===== Extracted material =====

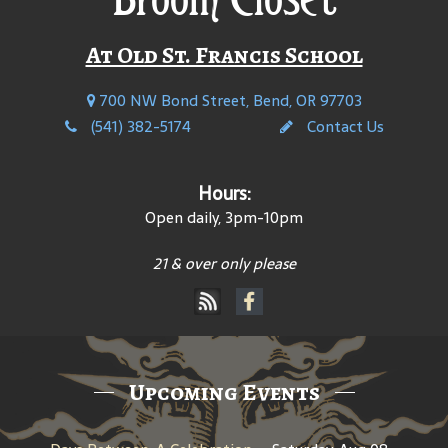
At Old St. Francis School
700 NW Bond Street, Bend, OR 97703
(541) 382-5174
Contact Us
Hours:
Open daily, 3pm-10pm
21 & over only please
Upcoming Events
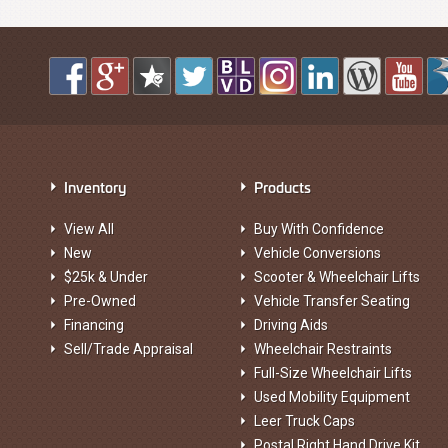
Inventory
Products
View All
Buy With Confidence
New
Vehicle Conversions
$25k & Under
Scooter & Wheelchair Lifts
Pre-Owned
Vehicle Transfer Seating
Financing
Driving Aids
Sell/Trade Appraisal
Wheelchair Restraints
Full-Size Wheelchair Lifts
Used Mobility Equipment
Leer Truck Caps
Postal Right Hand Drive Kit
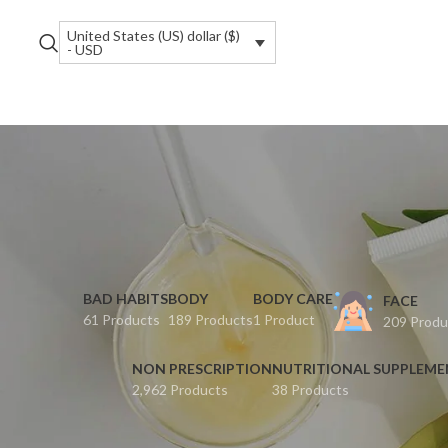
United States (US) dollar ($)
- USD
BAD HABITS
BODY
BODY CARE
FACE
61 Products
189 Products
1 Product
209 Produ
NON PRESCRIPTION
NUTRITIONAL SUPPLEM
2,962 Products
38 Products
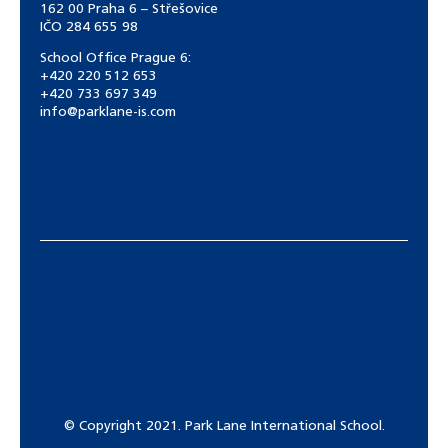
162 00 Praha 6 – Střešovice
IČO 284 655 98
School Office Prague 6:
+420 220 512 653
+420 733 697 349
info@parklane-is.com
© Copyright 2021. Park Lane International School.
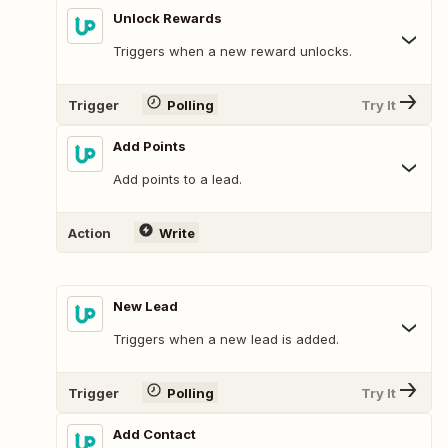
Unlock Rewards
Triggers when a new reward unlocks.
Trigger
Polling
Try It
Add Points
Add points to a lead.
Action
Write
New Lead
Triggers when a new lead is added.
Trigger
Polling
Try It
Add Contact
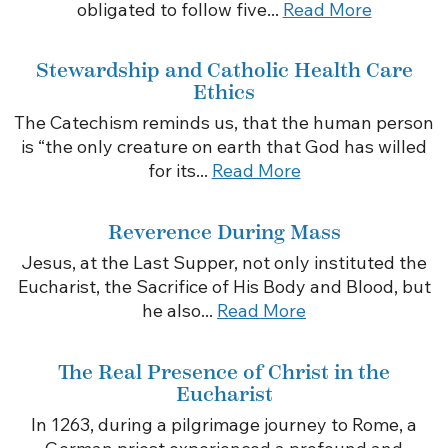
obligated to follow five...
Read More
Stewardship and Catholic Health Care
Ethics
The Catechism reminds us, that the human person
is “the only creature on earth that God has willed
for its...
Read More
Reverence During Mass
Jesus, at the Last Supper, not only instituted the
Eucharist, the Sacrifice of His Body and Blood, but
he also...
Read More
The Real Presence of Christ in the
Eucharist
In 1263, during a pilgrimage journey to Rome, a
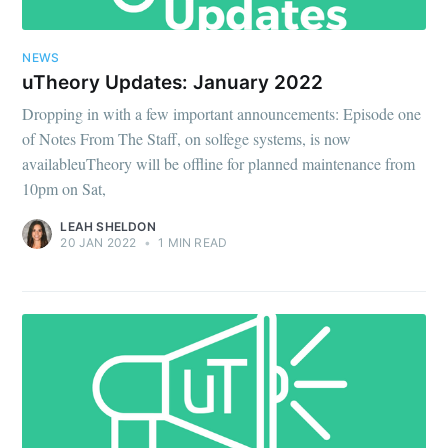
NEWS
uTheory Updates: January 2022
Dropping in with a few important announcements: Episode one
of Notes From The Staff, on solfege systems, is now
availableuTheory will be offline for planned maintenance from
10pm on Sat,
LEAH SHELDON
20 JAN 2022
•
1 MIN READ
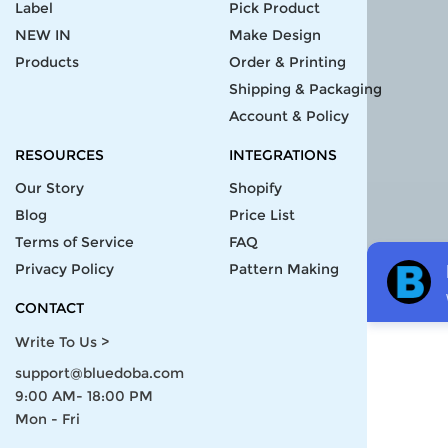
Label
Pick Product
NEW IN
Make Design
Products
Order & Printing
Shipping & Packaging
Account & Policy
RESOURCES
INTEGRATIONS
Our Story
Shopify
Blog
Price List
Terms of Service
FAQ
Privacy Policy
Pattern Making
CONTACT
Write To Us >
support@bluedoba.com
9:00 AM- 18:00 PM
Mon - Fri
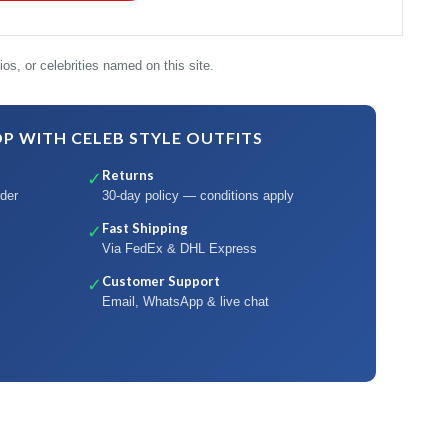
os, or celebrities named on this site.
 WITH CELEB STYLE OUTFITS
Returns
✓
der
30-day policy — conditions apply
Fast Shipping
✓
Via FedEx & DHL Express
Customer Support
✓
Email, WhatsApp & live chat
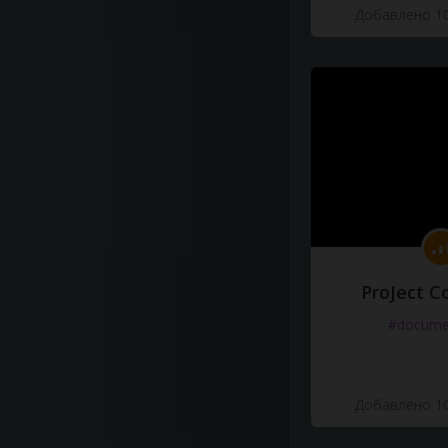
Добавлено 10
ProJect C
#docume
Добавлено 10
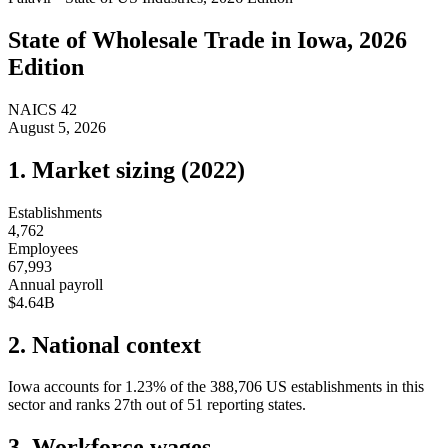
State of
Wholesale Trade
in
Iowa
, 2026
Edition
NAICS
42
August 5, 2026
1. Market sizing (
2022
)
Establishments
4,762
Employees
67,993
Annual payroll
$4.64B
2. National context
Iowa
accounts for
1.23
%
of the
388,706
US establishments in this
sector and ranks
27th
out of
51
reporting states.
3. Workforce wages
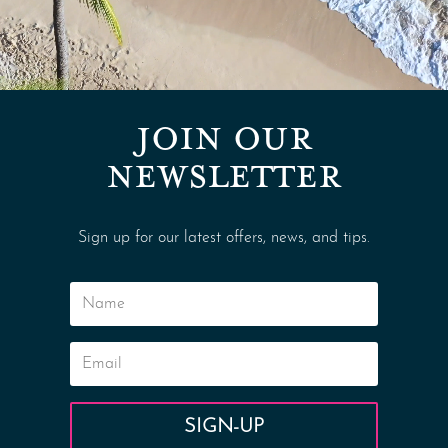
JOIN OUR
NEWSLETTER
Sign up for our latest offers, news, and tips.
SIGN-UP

=====

Brief — Search the entries for the word "this", then copy every line in which it is found.

Response —
os, or celebrities named on this site.
US establishments in this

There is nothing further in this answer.